EXERCISE INPUT:
====================

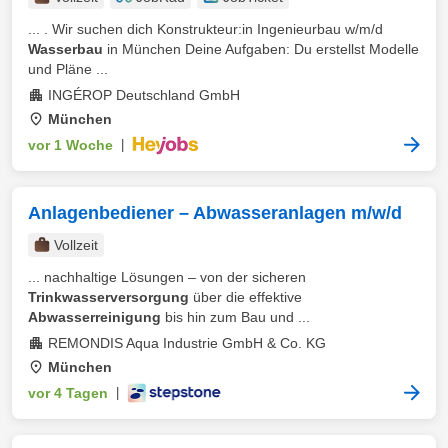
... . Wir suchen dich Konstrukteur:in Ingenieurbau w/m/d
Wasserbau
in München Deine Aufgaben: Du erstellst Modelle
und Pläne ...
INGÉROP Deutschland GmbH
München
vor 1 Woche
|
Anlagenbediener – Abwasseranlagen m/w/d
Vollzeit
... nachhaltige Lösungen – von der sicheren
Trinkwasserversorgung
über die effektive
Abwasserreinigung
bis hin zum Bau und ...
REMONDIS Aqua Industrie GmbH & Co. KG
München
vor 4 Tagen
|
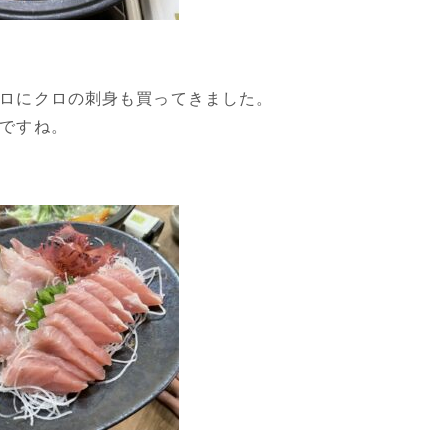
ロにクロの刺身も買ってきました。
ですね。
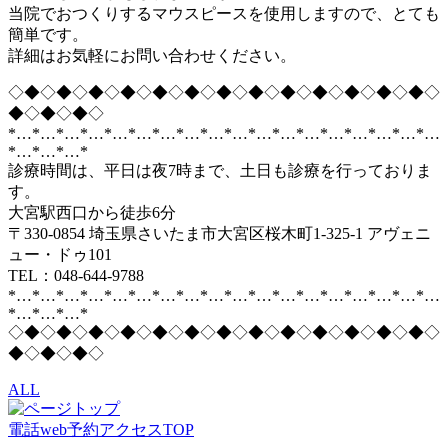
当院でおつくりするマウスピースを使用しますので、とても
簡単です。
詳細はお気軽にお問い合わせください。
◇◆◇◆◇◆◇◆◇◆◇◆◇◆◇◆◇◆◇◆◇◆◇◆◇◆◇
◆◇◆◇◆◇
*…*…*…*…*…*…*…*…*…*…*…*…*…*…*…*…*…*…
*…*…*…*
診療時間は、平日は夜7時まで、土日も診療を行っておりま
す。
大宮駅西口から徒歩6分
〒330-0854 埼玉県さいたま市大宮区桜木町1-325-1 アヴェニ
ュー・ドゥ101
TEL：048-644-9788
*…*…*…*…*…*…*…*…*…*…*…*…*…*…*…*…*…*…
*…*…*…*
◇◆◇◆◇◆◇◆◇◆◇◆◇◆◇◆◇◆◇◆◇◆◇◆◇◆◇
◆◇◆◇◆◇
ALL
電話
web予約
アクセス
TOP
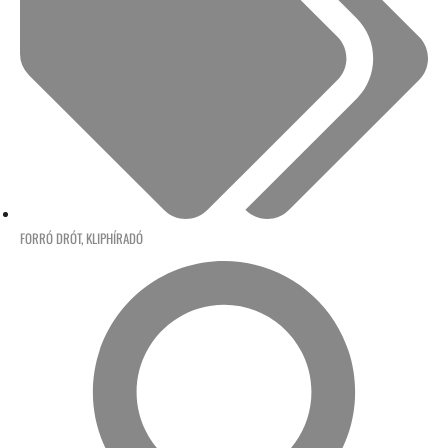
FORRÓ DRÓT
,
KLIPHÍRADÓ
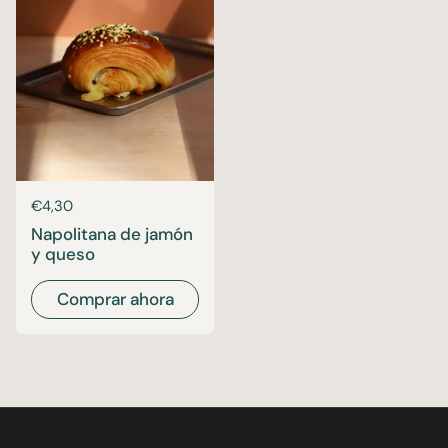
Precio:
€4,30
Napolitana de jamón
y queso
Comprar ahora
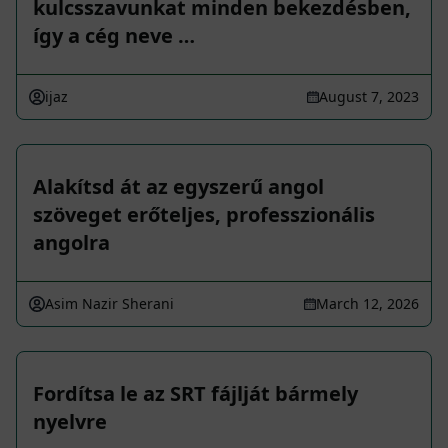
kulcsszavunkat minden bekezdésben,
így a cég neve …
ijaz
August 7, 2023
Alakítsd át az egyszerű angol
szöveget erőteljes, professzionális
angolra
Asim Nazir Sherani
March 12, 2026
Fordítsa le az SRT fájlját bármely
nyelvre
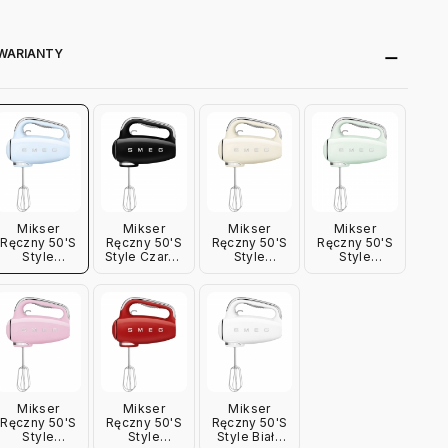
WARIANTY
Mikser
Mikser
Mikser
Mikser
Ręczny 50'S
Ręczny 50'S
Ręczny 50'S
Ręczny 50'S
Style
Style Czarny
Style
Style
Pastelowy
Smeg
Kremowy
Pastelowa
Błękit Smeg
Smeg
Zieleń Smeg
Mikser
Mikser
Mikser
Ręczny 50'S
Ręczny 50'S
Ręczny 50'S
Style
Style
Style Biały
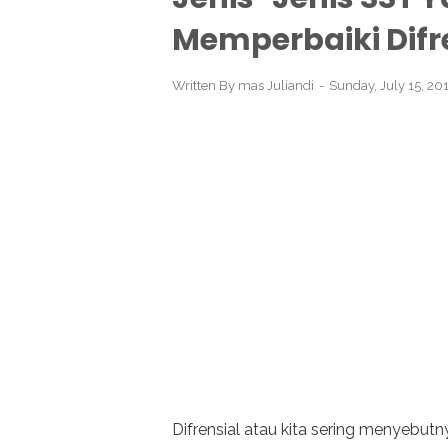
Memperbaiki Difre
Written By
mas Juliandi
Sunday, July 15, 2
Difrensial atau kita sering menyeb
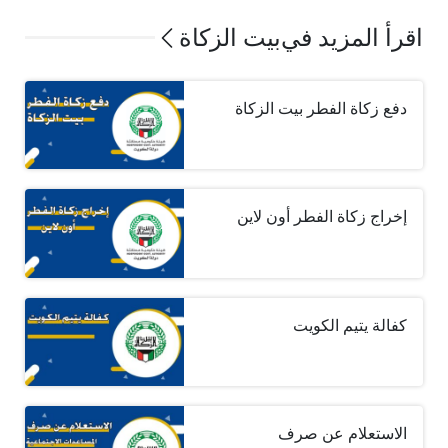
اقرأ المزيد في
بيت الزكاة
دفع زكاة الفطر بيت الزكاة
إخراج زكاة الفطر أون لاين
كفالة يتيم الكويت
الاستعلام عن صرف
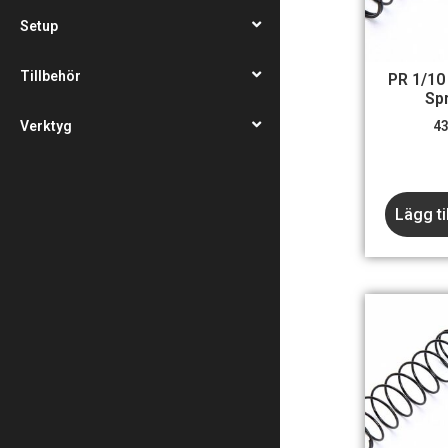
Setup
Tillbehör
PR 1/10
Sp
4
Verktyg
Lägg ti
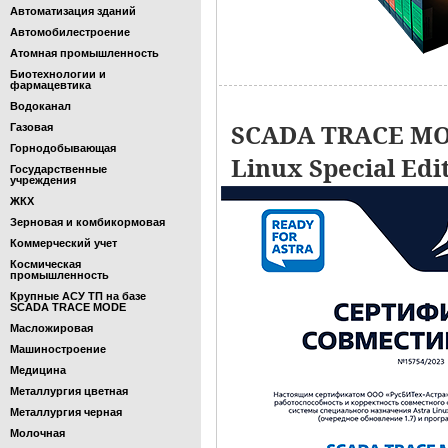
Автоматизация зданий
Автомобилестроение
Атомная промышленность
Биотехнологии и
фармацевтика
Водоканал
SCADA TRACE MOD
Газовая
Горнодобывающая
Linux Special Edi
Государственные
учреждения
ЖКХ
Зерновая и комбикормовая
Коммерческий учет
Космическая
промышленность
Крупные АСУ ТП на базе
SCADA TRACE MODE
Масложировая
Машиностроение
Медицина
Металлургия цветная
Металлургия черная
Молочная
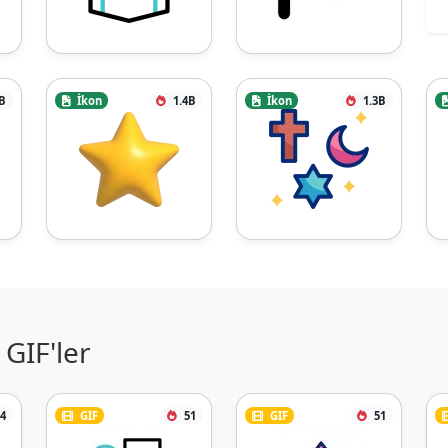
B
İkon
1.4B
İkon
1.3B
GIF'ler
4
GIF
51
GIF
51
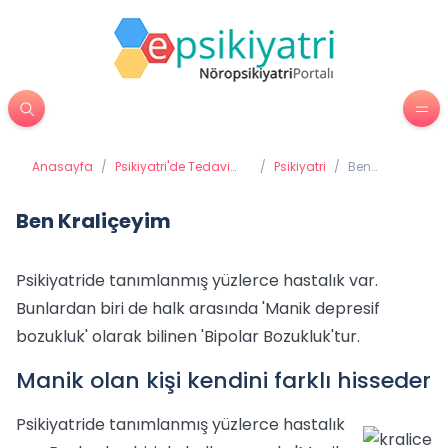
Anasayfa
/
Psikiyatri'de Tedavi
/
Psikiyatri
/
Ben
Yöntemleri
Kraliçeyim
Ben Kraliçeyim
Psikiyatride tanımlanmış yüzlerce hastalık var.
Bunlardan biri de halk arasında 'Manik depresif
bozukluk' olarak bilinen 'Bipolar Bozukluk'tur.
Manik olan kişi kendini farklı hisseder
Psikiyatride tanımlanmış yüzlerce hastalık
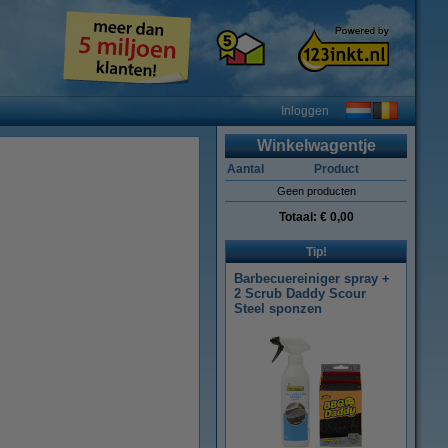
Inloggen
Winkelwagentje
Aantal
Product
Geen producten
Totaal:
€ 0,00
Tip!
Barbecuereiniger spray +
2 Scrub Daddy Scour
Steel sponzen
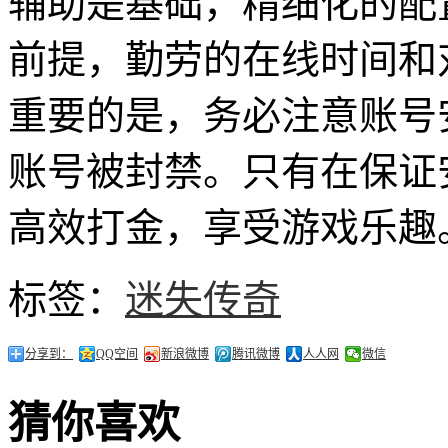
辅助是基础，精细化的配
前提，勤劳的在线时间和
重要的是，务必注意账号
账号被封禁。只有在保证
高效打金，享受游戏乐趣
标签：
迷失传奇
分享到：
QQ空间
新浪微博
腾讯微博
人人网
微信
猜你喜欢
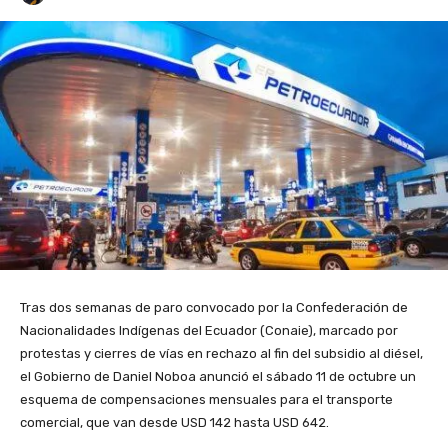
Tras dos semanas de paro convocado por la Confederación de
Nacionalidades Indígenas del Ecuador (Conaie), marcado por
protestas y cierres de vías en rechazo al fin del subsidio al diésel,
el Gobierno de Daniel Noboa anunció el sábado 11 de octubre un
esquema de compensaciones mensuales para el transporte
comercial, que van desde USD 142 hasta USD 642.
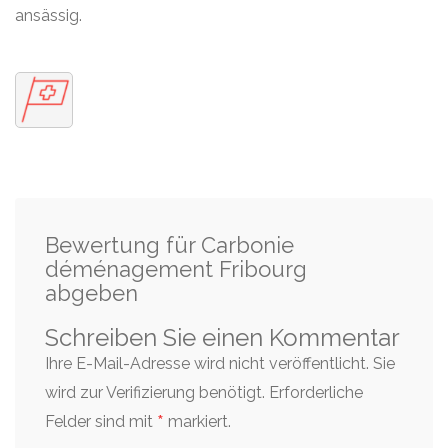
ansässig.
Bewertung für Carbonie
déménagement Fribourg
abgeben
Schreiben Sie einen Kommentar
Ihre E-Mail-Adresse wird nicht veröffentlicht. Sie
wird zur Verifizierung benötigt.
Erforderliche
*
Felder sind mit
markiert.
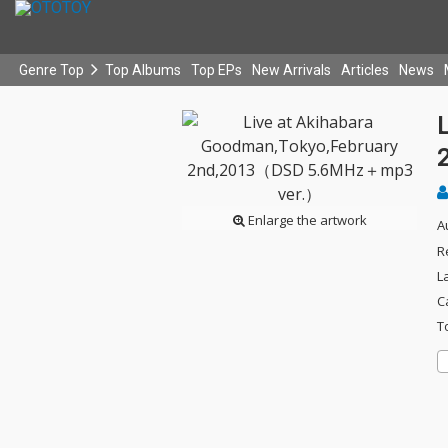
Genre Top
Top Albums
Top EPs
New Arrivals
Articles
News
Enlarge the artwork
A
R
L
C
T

====================

TASK STATEMENT: Please write out only the material above, exactly, from its first line through the line that contains "Alakítsd át az egyszerű angol", and include no pictures.

RESULT OF THE TASK:
... . Wir suchen dich Konstrukteur:in Ingenieurbau w/m/d
Wasserbau
in München Deine Aufgaben: Du erstellst Modelle
und Pläne ...
INGÉROP Deutschland GmbH
München
vor 1 Woche
|
Anlagenbediener – Abwasseranlagen m/w/d
Vollzeit
... nachhaltige Lösungen – von der sicheren
Trinkwasserversorgung
über die effektive
Abwasserreinigung
bis hin zum Bau und ...
REMONDIS Aqua Industrie GmbH & Co. KG
München
vor 4 Tagen
|
ロにクロの刺身も買ってきました。
ですね。
当院でおつくりするマウスピースを使用しますので、とても
簡単です。
詳細はお気軽にお問い合わせください。
◇◆◇◆◇◆◇◆◇◆◇◆◇◆◇◆◇◆◇◆◇◆◇◆◇◆◇
◆◇◆◇◆◇
*…*…*…*…*…*…*…*…*…*…*…*…*…*…*…*…*…*…
*…*…*…*
診療時間は、平日は夜7時まで、土日も診療を行っておりま
す。
大宮駅西口から徒歩6分
〒330-0854 埼玉県さいたま市大宮区桜木町1-325-1 アヴェニ
ュー・ドゥ101
TEL：048-644-9788
*…*…*…*…*…*…*…*…*…*…*…*…*…*…*…*…*…*…
*…*…*…*
◇◆◇◆◇◆◇◆◇◆◇◆◇◆◇◆◇◆◇◆◇◆◇◆◇◆◇
◆◇◆◇◆◇
ALL
電話
web予約
アクセス
TOP
FORRÓ DRÓT
,
KLIPHÍRADÓ
Precio:
€4,30
Napolitana de jamón
y queso
Comprar ahora
kulcsszavunkat minden bekezdésben,
így a cég neve …
ijaz
August 7, 2023
Alakítsd át az egyszerű angol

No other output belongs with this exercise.